Silver ne fit qu’un bond et, s’appuyant d’une main contre le mur :

— George, cria-t-il, vous ne direz pas que vous n’êtes pas averti !… Si vous articulez encore un mot, il faudra en découdre avec moi, je vous préviens… Comment ferons-nous ? c’est à moi de vous le dire à présent ? Que n’y pensiez-vous plus tôt, vous et les autres qui m’avez perdu mon schooner, en vous mêlant de mes affaires ?… Ce n’est pas vous qui saurez me le dire, comment, car vous avez à peu près autant d’esprit qu’une taupe ! Mais vous pourriez parler poliment, George Merry, et vous le ferez ou il vous en cuira !…

— Ça, c’est assez juste, dit le vieux Morgan.

— Juste ? je le crois, reprit Silver. Vous avez perdu le schooner. Moi, j’ai trouvé le trésor… Quel est le moins sot ?… Mais j’en ai assez, nom d’un tonnerre !… Je donne ma démission. Choisissez qui vous voudrez pour votre capitaine. Je m’en lave les mains.

— Silver !… crièrent les hommes. Silver, notre capitaine !… Vive Silver !…

— Ah ! voici la chanson nouvelle ? répliqua le cuisinier. Allons mon pauvre George, votre tour viendra une autre fois… Et vous avez de la chance que je n’aie pas de rancune. Mais ce n’est pas mon genre… Quant à cette marque noire, camarades, vous voyez ce qu’elle vaut. Pas grand’chose, n’est-ce pas ? Dick a gâté sa Bible et sa bonne chance avec. C’est tout le résultat.

— Le livre sera toujours bon pour prêter serment, je pense ? demanda Dick, évidemment fort inquiet de l’imprudence qu’il avait commise.

— Une Bible déchirée ? répondit Silver. Non, mon gars. Cela ne vaut pas mieux qu’un vieux livre de chansons… Tiens, Jim, voici une curiosité pour toi », ajouta-t-il en me passant la marque noire. C’était un rond de papier du diamètre d’un écu de cinq shillings, découpé sur le dernier feuillet du livre. Un des côtés, assez grossièrement noirci avec du charbon, laissait encore lire deux ou trois lignes imprimées, — ces mots entre autres, qui frappèrent vivement mon esprit : « Dehors sont les chiens et les meurtriers ». Sur l’autre côté, resté en blanc, on avait écrit, toujours au charbon, le mot déposé, en majuscules (et avec deux p). Je possède encore, à l’heure où j’écris, ce curieux trophée. Mais il n’y reste pas trace d’écriture, — à peine une égratignure comme on peut en faire une du bout de l’ongle.

Ainsi se termina l’affaire. Chacun but un coup, puis nous nous couchâmes par terre pour dormir jusqu’au jour. Toute la vengeance de Silver contre George Merry fut de le mettre en sentinelle à la porte, avec la promesse d’une balle dans la tête s’il ne montait pas bien sa garde.
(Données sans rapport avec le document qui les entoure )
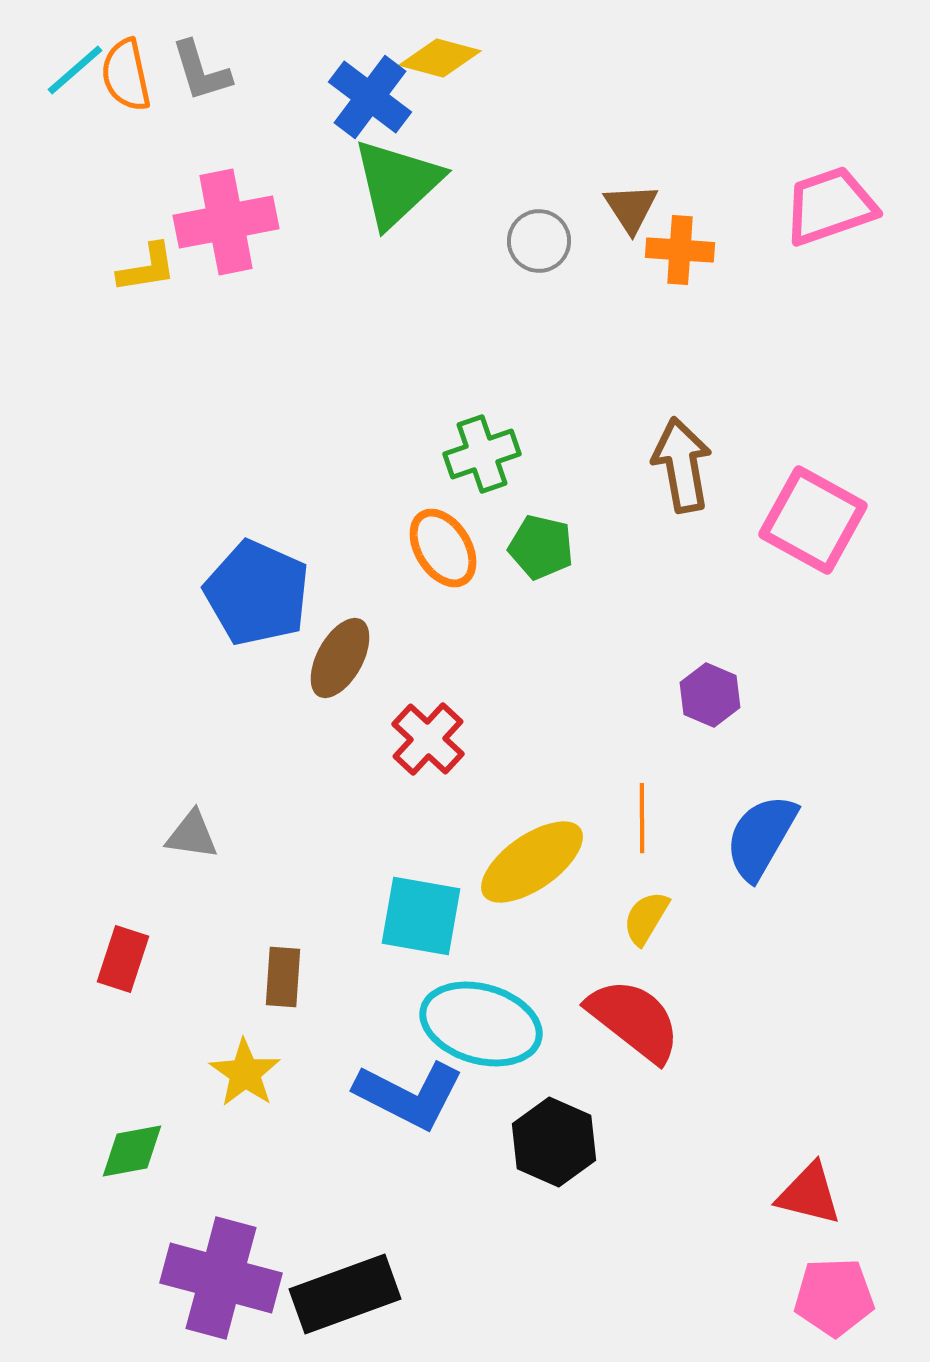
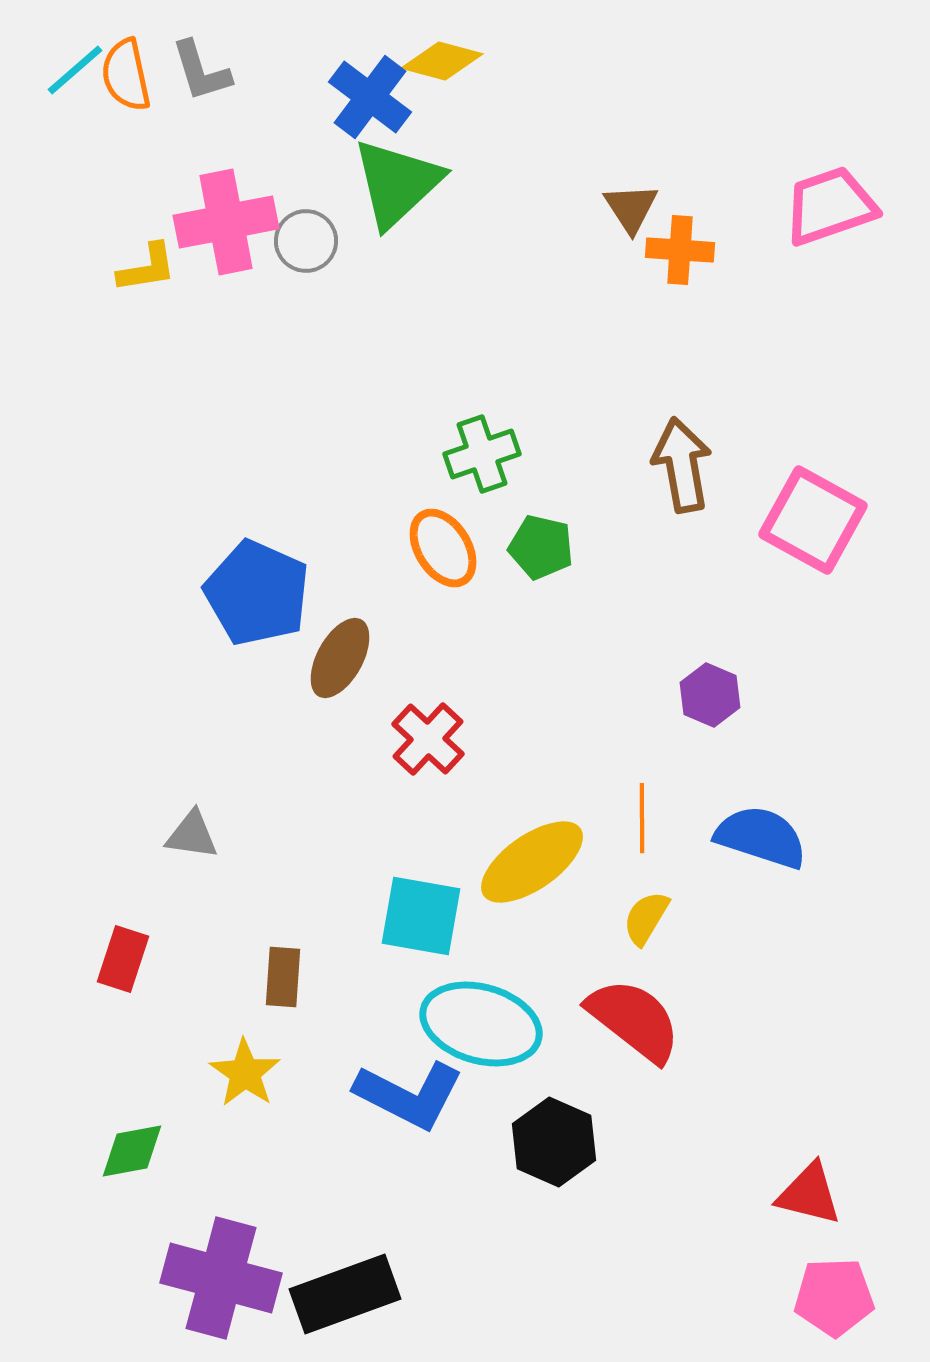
yellow diamond: moved 2 px right, 3 px down
gray circle: moved 233 px left
blue semicircle: rotated 78 degrees clockwise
Il se passa longtemps avant que je pusse fermer l’œil. Dieu sait que j’avais de quoi penser, avec l’homme que j’avais tué dans l’après-midi, la position périlleuse où je me trouvais encore, et surtout l’étrange partie où je voyais s’engager Silver, — gardant les rebelles en main, d’un côté, de l’autre tâtant tous les moyens possibles et impossibles d’obtenir son pardon et de sauver sa misérable peau… Il dormait déjà paisiblement, le malheureux. Et moi, las comme je l’étais, je ne pouvais m’empêcher de le plaindre, tout pervers qu’il était, du sort affreux qu’il avait attiré sur sa tête et de la mort honteuse qui l’attendait.